→ **PROBLEM REQUIREMENTS**:
In the data below, locate each line with the word "bietet" and list it.

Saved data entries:
+--
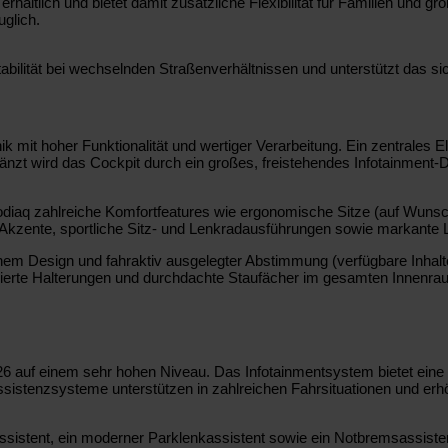
hältlich und bietet damit zusätzliche Flexibilität für Familien und g
glich.
Stabilität bei wechselnden Straßenverhältnissen und unterstützt das
it hoher Funktionalität und wertiger Verarbeitung. Ein zentrales Eleme
zt wird das Cockpit durch ein großes, freistehendes Infotainment-Di
r Kodiaq zahlreiche Komfortfeatures wie ergonomische Sitze (auf Wun
 Akzente, sportliche Sitz- und Lenkradausführungen sowie markante L
hem Design und fahraktiv ausgelegter Abstimmung (verfügbare Inhalt
tegrierte Halterungen und durchdachte Staufächer im gesamten Innenr
026 auf einem sehr hohen Niveau. Das Infotainmentsystem bietet ein
sistenzsysteme unterstützen in zahlreichen Fahrsituationen und erhö
assistent, ein moderner Parklenkassistent sowie ein Notbremsassist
+--
→ **EXERCISE RESULT**:
hältlich und bietet damit zusätzliche Flexibilität für Familien und g
026 auf einem sehr hohen Niveau. Das Infotainmentsystem bietet ein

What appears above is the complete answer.